True single-file notebooks?

KenWilliams · December 5, 2017, 6:47pm

I'm wondering whether the RStudio team (or others?) have any plans to evolve the R Notebook format to a single-document notebook, or whether the current format is seen as pretty much the desired end state.

In the notebook formats I've worked effectively with previously (e.g. org-mode and Jupyter), the notebook that you interact with also contains whatever output is necessary to export to HTML or PDF or other formats. This includes images, tables, raw console output, etc. It doesn't include the R session data that created it.

By contrast, R Notebooks seem to contain only the input data cells, and the output goes to an external HTML file. This means that if I close my notebook environment, I (sometimes?) lose all the output, and I have to re-run whatever R code created the output, which is sometimes onerous. It also means there doesn't seem to be a mechanism for rendering the HTML (or other) document using an external driver like a Makefile, unless I want to re-run all the code again. I find that setup a lot more awkward than just storing the output in the same document, which I can stick in Git.

I know there's an output caching mechanism available, but it doesn't tend to match very well with my needs - usually I want to regenerate when the underlying data has changed, or some code in a package has changed, not when the (typically very short) code in the notebook has changed. It works much better for me to manually control re-running instead of letting a caching mechanism guess about it.

Is something like I've described in the offing? Or maybe a way to achieve it using a configuration I haven't discovered yet?

Thanks!

technocrat · December 5, 2018, 8:54am

I'm sure you've figured this out by now, but the key is creating an ordinary Rmd file like

---
title: "Demo"
author: "Richard Careaga"
date: "12/5/2018"
output: html_document
---

```{r setup, include=FALSE}
knitr::opts_chunk$set(echo = TRUE)
```

## R Markdown

This is an R Markdown document. Markdown is a simple formatting syntax for authoring HTML, PDF, and MS Word documents. For more details on using R Markdown see <http://rmarkdown.rstudio.com>.

When you click the **Knit** button a document will be generated that includes both content as well as the output of any embedded R code chunks within the document. You can embed an R code chunk like this:

```{r cars}
summary(cars)
```

## Including Plots

You can also embed plots, for example:

```{r pressure, echo=FALSE}
plot(pressure)
```

Note that the `echo = FALSE` parameter was added to the code chunk to prevent printing of the R code that generated the plot.

When you run into more elaborate situations with long running chucks, save the output as Rda objects and adjust the code accordingly.

KenWilliams · December 9, 2018, 4:53pm

Thanks for the suggestion, but that doesn't create a document with the input & output all in one editable file, correct?

technocrat · December 9, 2018, 5:39pm

You're right. The intent is that only the code be editable plus any input that was manually entered.

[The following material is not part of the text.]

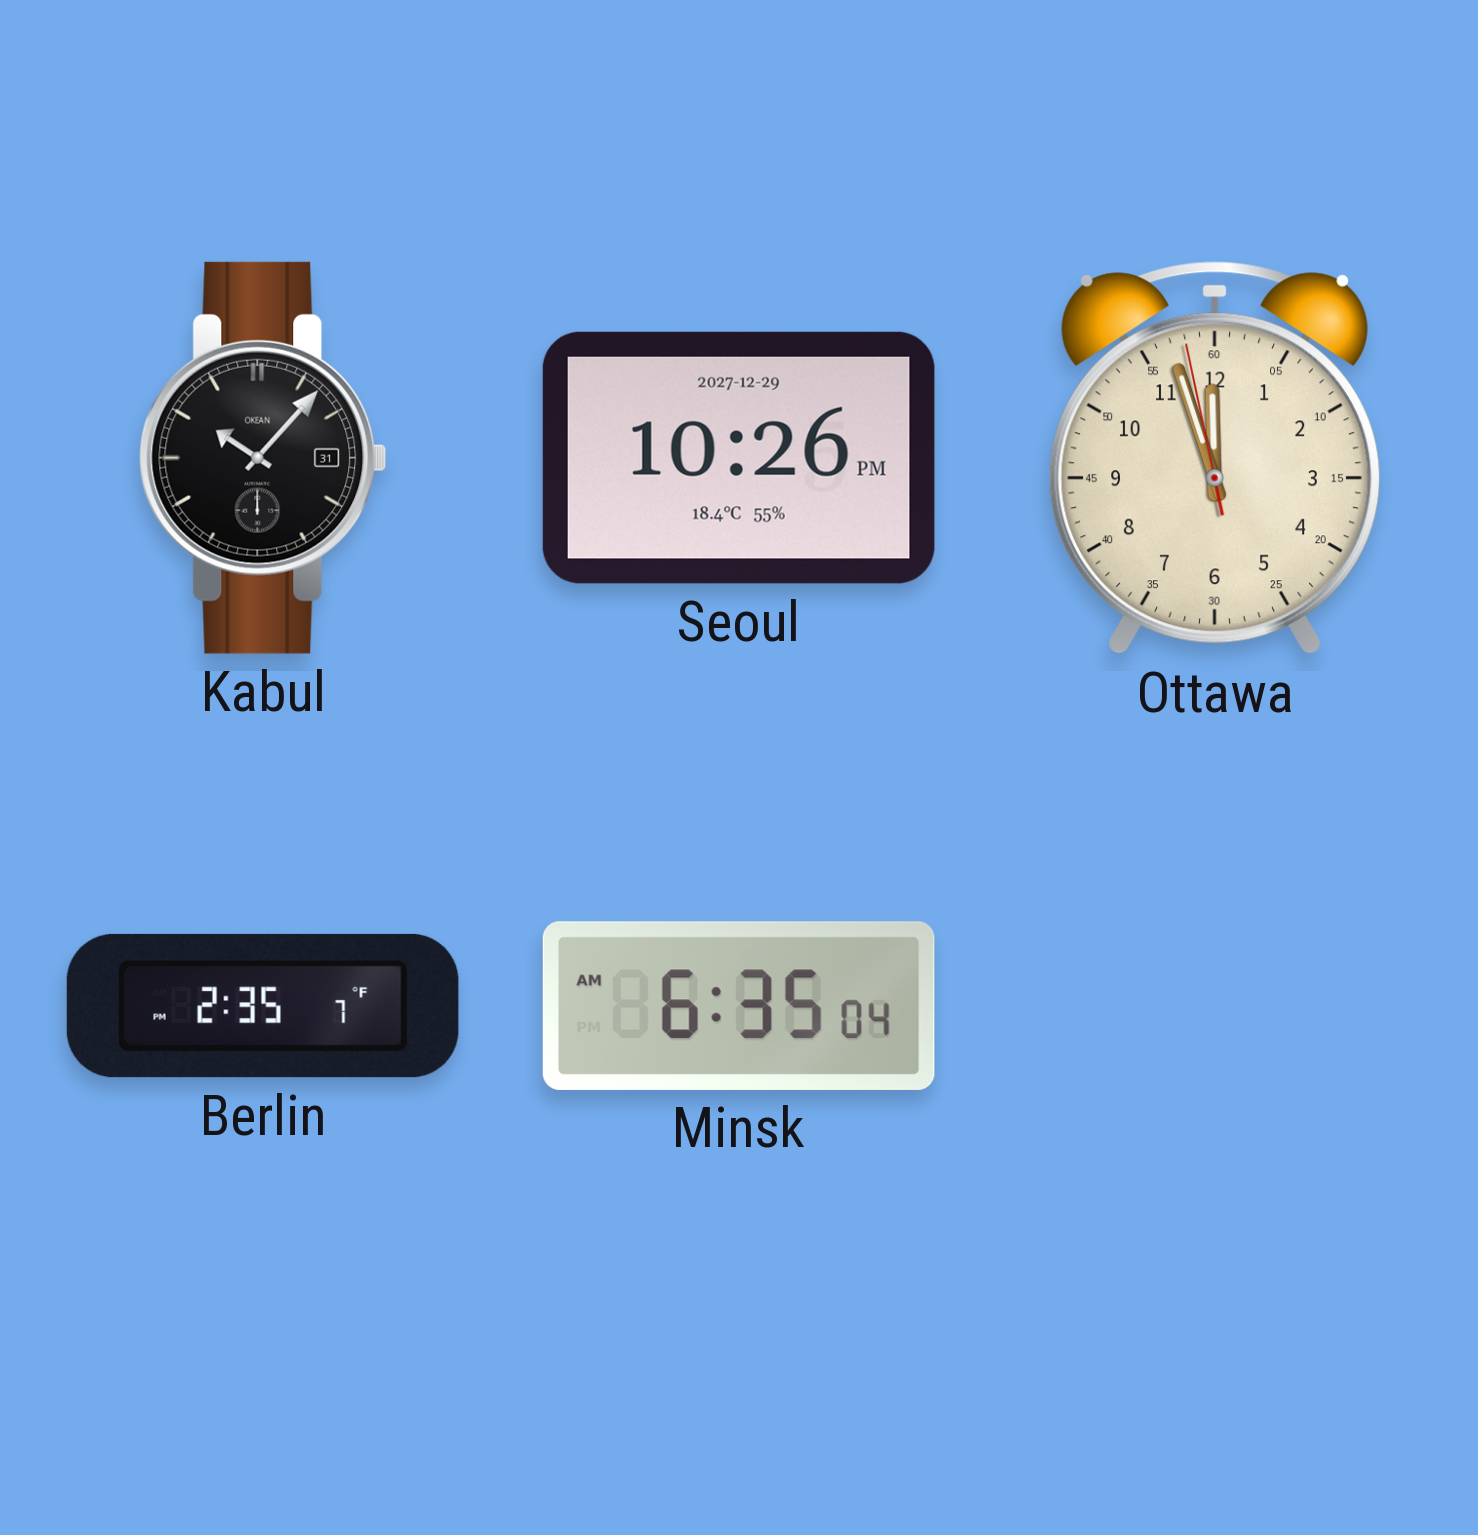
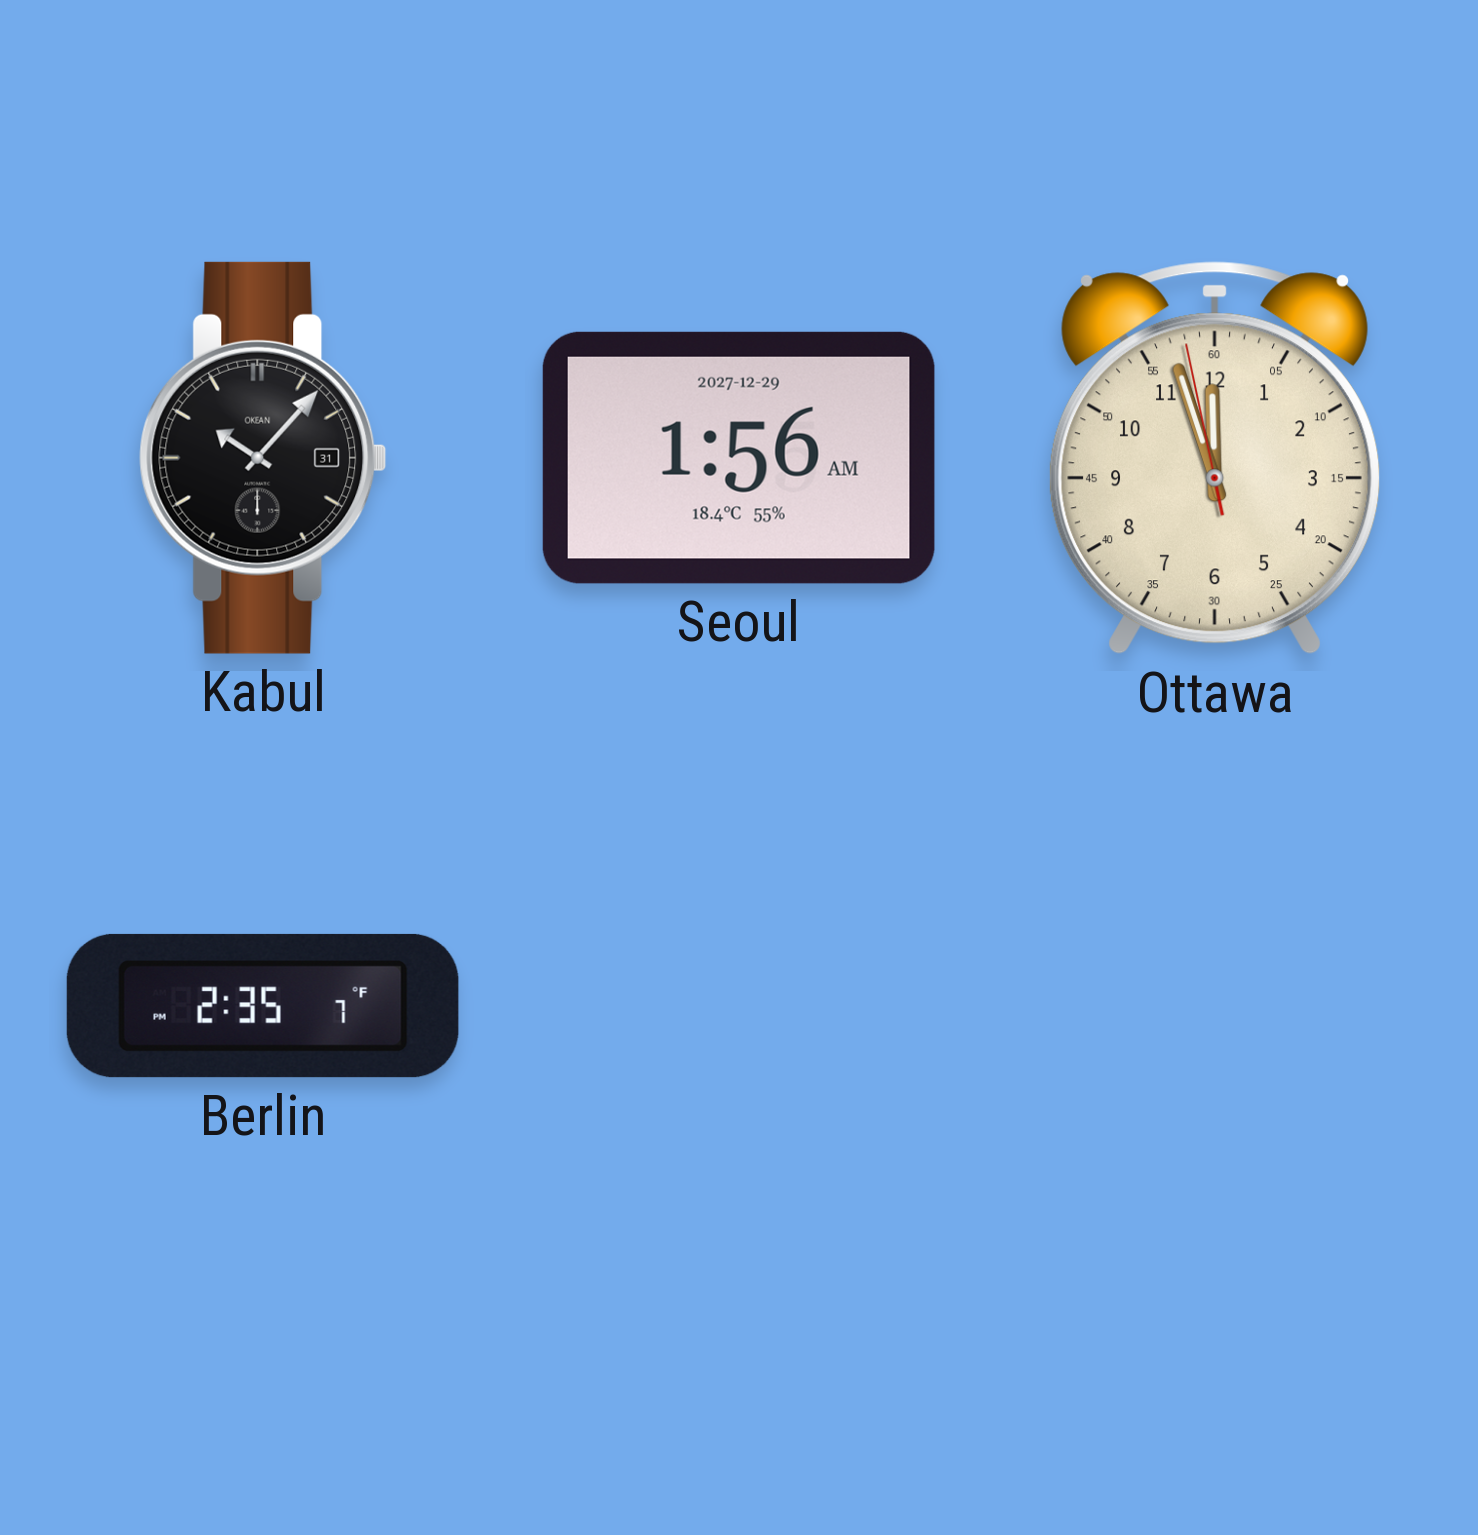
Seoul: 10:26 -> 1:56
Minsk: 6:35 -> none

Any external code has to be re-imported and all code re-run to update the output version.

One of your options to save output that takes a long time to run is to save it within a code chunk to an Rda file in your working directory path, comment out the generating code, and replace it with load("BigOut.Rda") to make it go faster.

rmarkdown uses knittr for output, which in turn relies on a Haskell program pandoc that till convert your output (including the code if you flag the chunks echo = TRUE to almost any format you like, including LaTeX.

Another option is Shiny which has more of an interactive character and runs on an external server that does faster rendering.

jdlong · December 9, 2018, 5:47pm

Ken, can you share more about your use case?

I dance around the edges of some things that feel sort of like this. I so something more akin to having a scheduled job check if any data has changed. If data changed, then fire off a build process which knits docs with new data. But I'm not sure if that's really germane to what you're trying to accomplish.

technocrat · December 9, 2018, 6:04pm

I'm understanding better your goals. I think, however that the only caching-like mechanism available is to save large output, make minor changes to the ancillary code chunks or inline code and rerun. If you echo everything you do get all the input and output in a single document, but then you have to put in in a new Rmd document all as pure text and insert chunks and inlines and re-render. That would quickly become a nightmare for me, even with git.